By using the code I recently finished through someone's help on stackoverflow, I was able to download both full-size images and down-sized images.
What I want is for all downloaded images to be full-sized.
For example, some image filenames have "-625x417.jpg" as a suffix, and some images don't have it.
https://www.bikeexif.com/1968-harley-davidson-shovelhead (has suffix) https://www.bikeexif.com/harley-panhead-walt-siegl (None suffix)
If this suffix can be removed, then it'll be a full-size image.
https://kickstart.bikeexif.com/wp-content/uploads/2018/01/1968-harley-davidson-shovelhead-625x417.jpg (Scraped) https://kickstart.bikeexif.com/wp-content/uploads/2018/01/1968-harley-davidson-shovelhead.jpg (Full-size image's filename if removed: -625x417)
Considering there's a possibility that different image resolutions exist as filenames, So it needed to be removed in a different size too.
I guess I may need to use regular expressions to filter out '- 3digit x 3digit' from below.
But I really don't have any idea how to do that.
If you can do that, please help me finish this. Thank you!
images_url = selector_article.xpath('//div[@id="content"]//img/@src').getall() + \
             selector_article.xpath('//div[@id="content"]//img/@data-src').getall()
Full Code:
import requests
import parsel
import os
headers = {'User-Agent': 'Mozilla/5.0 (Windows NT 10.0; Win64; x64) AppleWebKit/537.36 (KHTML, like Gecko) Chrome/91.0.4472.124 Safari/537.36'}
for page in range(1, 310):
    print(f'======= Scraping data from page {page} =======')

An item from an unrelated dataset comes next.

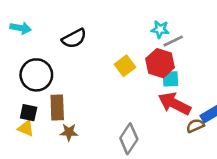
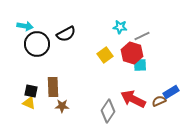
cyan star: (160, 29) -> (120, 27), moved
black circle: (36, 75) -> (37, 44), moved
red arrow: (174, 104) -> (133, 99), moved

    url = f'https://www.bikeexif.com/page/{page}'
    response = requests.get(url, headers=headers)
    selector = parsel.Selector(response.text)
    containers = selector.xpath('//div[@class="container"]/div/article[@class="smallhalf"]')
    for v in containers:
        old_title = v.xpath('.//div[2]/h2/a/text()').get()
        
        if old_title is not None:
            title = old_title.replace(':', ' -').replace('?', '')

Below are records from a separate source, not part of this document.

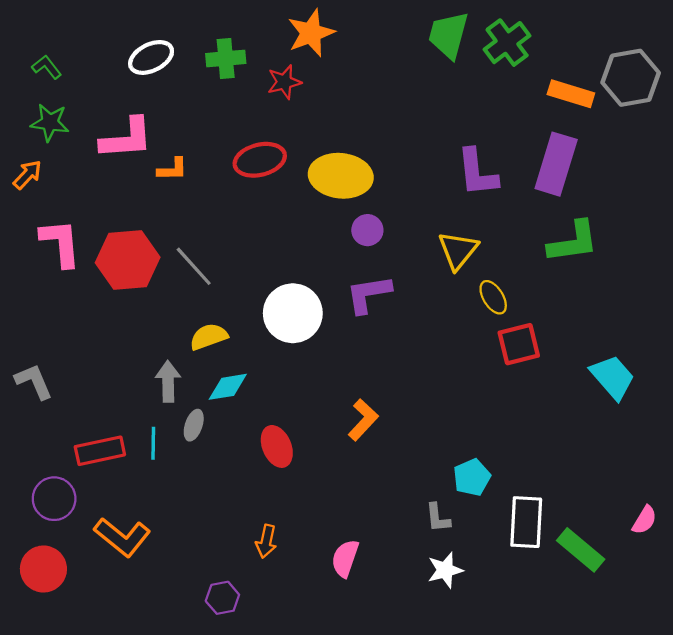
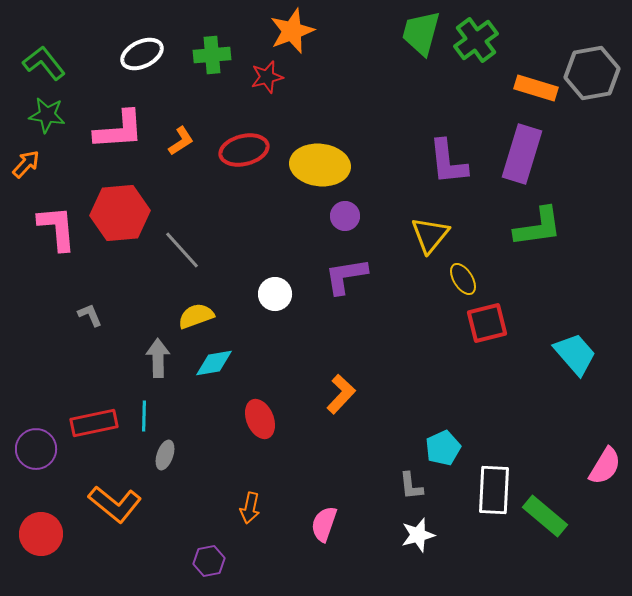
green L-shape: (47, 67) -> (44, 63), size x1.5
orange L-shape: (172, 169) -> (181, 141), moved, turned -32
red hexagon: (128, 260) -> (120, 213), moved
white circle: (293, 313) -> (275, 294), size x0.6
gray L-shape: (34, 381) -> (90, 315), moved, size x0.7
gray ellipse: (194, 425) -> (165, 455), moved
purple circle: (54, 499) -> (36, 449), moved
pink semicircle: (644, 520) -> (605, 466), moved, size x1.4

        title_url = v.xpath('.//div[2]/h2/a/@href').get()
        print(title, title_url)
        os.makedirs( os.path.join('bikeexif', title), exist_ok=True )

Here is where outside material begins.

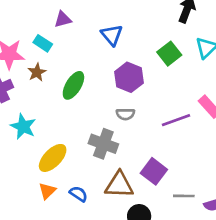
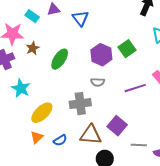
blue triangle: (112, 35) -> (80, 18), moved
cyan rectangle: (43, 43) -> (32, 16), moved
green square: (169, 54) -> (127, 49), moved
gray cross: (103, 144) -> (80, 104), turned -30
blue semicircle: (79, 194) -> (60, 140), turned 112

        response_article = requests.get(url=title_url, headers=headers)
        selector_article = parsel.Selector(response_article.text)
        # Need to get full-size images only
        # (* remove if suffix exist, such as -625x417, if different size of suffix exist, also need to remove)
        images_url = selector_article.xpath('//div[@id="content"]//img/@src').getall() + \
                    selector_article.xpath('//div[@id="content"]//img/@data-src').getall()
        print('len(images_url):', len(images_url))
        for img_url in images_url:
            response_image = requests.get(url=img_url, headers=headers)
            filename = img_url.split('/')[-1]
            
            with open( os.path.join('bikeexif', title, filename), 'wb') as f:
                f.write(response_image.content)
                print('Download complete!!:', filename)